Crítica | Anatomia de Uma Queda - O colapso de uma relação em ruínas, contado sob o disfarce de um fascinante drama de tribunal.

Divulgação | Diamond Films

TítuloAnatomy of a Fall (Título original)
Ano produção2022
Dirigido porJustine Triet
Estreia
25 de janeiro de 2024 (Brasil)
Duração 150 Minutos
Classificação16 - Não recomendado para menores de 16 anos
Gênero
Drama - Crime
País de Origem
França 
Sinopse

A vida da escritora alemã Sandra (Sandra Hüller) desmorona quando seu marido, Samuel, é encontrado morto. Aos poucos, o julgamento deixa de ser apenas uma investigação das circunstâncias da morte de Samuel e se torna uma inquietante jornada psicológica às profundezas da relação conturbada do casal.

• Por Alisson Santos
• Avaliação - 10/10

As assassinas nos filmes costumam ser mostradas como criaturas complexas e cruéis, até um pouco desumanas. Catherine Tramell, de Sharon Stone, no filme Instinto Selvagem (1992), era cruel, distorcida, mas atraente. O mesmo que Amy de Rosamund Pike em Garota Exemplar (2014), capaz de fingir a própria morte e depois matar, para incriminar seu marido infiel. Algo de ambos os personagens está na figura principal de Anatomia de Uma Queda da diretora Justine Triet.
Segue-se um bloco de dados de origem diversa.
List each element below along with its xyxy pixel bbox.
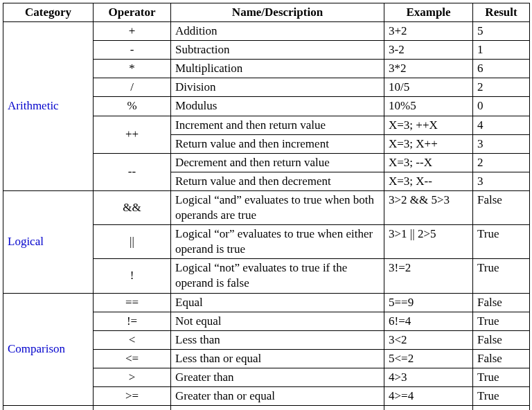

Sandra (Sandra Hüller) é uma romancista de sucesso com uma personalidade imperfeita. Por outro lado, seu marido é um aspirante a escritor que acaba morto em condições mais do que suspeitas. O roteiro narra com cuidado e sem excesso informações do falecido, aparentemente um homem comum com uma vida monótona. A aposta em não oferecer respostas diretas, sugere que existe um evidente desequilíbrio de entre o casal. Um, em que Sandra tem tudo para vencer. Principalmente porque ela parece menos envolvida no relacionamento do que o marido.

Todos os itens acima serão julgados quando a lei decidir que a morte de Samuel foi um homicídio. E a principal suspeita é, claro, Sandra. Mas não por seu comportamento violento, nem por qualquer tipo de indício direto que aponte sua culpa. Na verdade, o problema colocado pela personagem é se o que está sendo debatido no tribunal são seus defeitos de caráter ou suas ações. A trama mostra repetidas vezes como tudo relacionado ao incômodo da acusada é testado e debatido como um mal maior. A grande questão de saber se ela foi realmente capaz de matar Samuel permanece em segundo plano. 

Divulgação | Diamond Films

A fotografia de Simon Beaufils contextualiza os personagens sem dizer muito. Com tons suaves e frios, ângulos simétricos e planos silenciosos, ele faz com que o público também faça parte do júri que deve decidir sobre um assassinato. Além disso, as mudanças de ângulo e foco, dá a sensação de que tudo acontece em tempo real. Mas a questão que não está resolvida – não imediatamente – é se Sandra tinha motivos, possibilidades ou mesmo intenção de matar Samuel. A diretora e o roteiro aproveitam o sentimento de frieza do réu em relação ao caso para brincar com as expectativas. Sandra parece não se importar com a acusação. Você fica perplexo com esse distanciamento emocional em relação à morte. É este ponto de vista, é um dos mais interessantes numa discussão que, aos poucos, deixa claro que a justiça nunca responderá o que aconteceu com Samuel. 

Um dos elementos mais brilhantes do filme é a sua capacidade de abranger diversos temas, sem mostrá-los com clareza. Lentamente, a história avança, mas sem nunca ser óbvia. Portanto, a possível culpa de Sandra é sempre um mistério que continua a desafiar o espectador a tirar uma conclusão. Por um lado, as suas contradições, mentiras e fatos ocultos são suspeitos, mas não são graves nem constituem crime. No outro extremo, a possibilidade de ela ter assassinado e de uma armadura imperfeita a proteger de ser presa é um mistério que divide os debates. 

Anatomia de Uma Queda não pretende que a sua conclusão seja um veredito. Ou, em todo caso, que isso seja o mais importante para refletir sobre o que Sandra fez ou poderia fazer. Na realidade, o roteiro é hábil o suficiente para levar toda a história a terrenos mais complexos. Para isso, aponta para a possibilidade de que todo ser humano no mundo seja a combinação de seus defeitos e virtudes. O que nos leva à seguinte conclusão: se fôssemos julgados por estas contradições, o que aconteceria?